A rainy end to December catapulted 2018 into the top 10 wettest years on record, and it didn't stop there.
There was more rain the last two weeks of the year than the Tennessee Valley typically sees in a month — even during the wettest months. That rain, combined with steady storms from spring on, made 2018 the wettest year on record for the Tennessee Valley and one of the wettest years in the history of Chattanooga.
"We got the entire month's average in just the last two weeks," National Weather Service meteorologist Sam Roberts said.
Until then, weather experts and meteorologists expected 2018 to be a top year for rainfall, but not necessarily the top year on record. In mid-December, Tennessee Valley Authority river forecast center manager James Everett said: "As it stands right now, unless we get a real major flood event, it doesn't look like we'll take the top spot."
The area got its major flood event less than a week later.
Nearly 5 inches of rain in Chattanooga from December 14 through New Year's Eve helped push the Tennessee Valley above its record setting year of 1973, which saw 65.1 inches of rain. The utility company tracks weather patterns for the 41,000-square-mile, seven-state Tennessee Valley area and has rainfall data going back 129 years.
"A couple weeks ago, I was kind of disappointed because the forecast had turned dry, and it didn't look like we were even going to get near the record," TVA river forecast center manager James Everett said. "And by New Year's Eve, we have now received 67.01 inches of rainfall."
However, despite that record rainfall in the valley, Chattanooga didn't crack its top 10 wettest years, according to readings at the weather station at the Chattanooga airport. Chattanooga was roughly 13.5 inches above the 52.48-inch average, which made 2018 the city's 13th wettest year of all time.
The National Weather Service has rainfall totals for the Chattanooga airport area dating back to 1879.
"Rainfall amounts vary quite a bit, even between just a couple of miles," Roberts said. "From the airport location, Chattanooga comes in at 13, which is a little misleading because there were several places nearby that did have quite a bit more rain."

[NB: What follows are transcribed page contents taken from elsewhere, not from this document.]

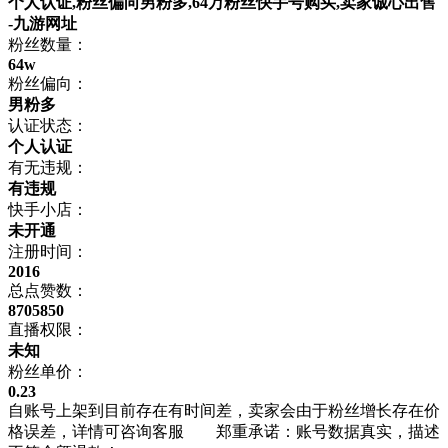
个人认证,粉丝偏向男粉多,64万粉丝快手号购买,卖家诚心出售
-九游网址
粉丝数量：
64w
粉丝偏向：
男粉多
认证状态：
个人认证
有无违规：
有违规
快手小店：
未开通
注册时间：
2016
总点赞数：
8705850
直播权限：
未知
粉丝单价：
0.23
自账号上架到目前存在有时间差，卖家会由于粉丝增长存在价
格误差，详情可咨询客服 郑重承诺：账号数据真实，描述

Despite placing outside the top 10, Chattanooga is experiencing the effects of the record-setting rain in North Carolina and other areas of the valley.
Heavy rain in the mountains northeast of the city drains into creeks and eventually the Tennessee River, increasing river flow and water levels.
"It's one integrated system, so what happens in the mountains will affect Chattanooga," TVA senior program manager Travis Brickey said.
TVA has opened some of its dams to allow water to pass through, increasing flow rates but ensuring major flooding doesn't devastate the region. The process, known as spilling, reduces the water level to allow the system to take on more water as rainfall continues.
It's the reason the agency drops the river level in the fall.
The high flow rate has stopped commercial traveling on the Tennessee River in the Nickajack Gorge section below Chickamauga Dam. The flow rate Wednesday morning was at more than 900,000 gallons per second. The threshold for commercial travel is 750,000 gallons. TVA leaders hope to have the section reopened to by the weekend.
The year adds to the recent trend of extreme weather conditions in the Southeast. Droughts combined with arson led to major wildfires in 2016. The federal government and climate scientists expect the trend of extreme weather patterns to continue.
As for 2019, rain in the northern part of the Deep South region, which includes Tennessee, is expected to see above normal rainfall, according to The Old Farmer's Almanac 2019.
The almanac predicts the spring and summer will be rainier than normal before a cool fall brings below average rain.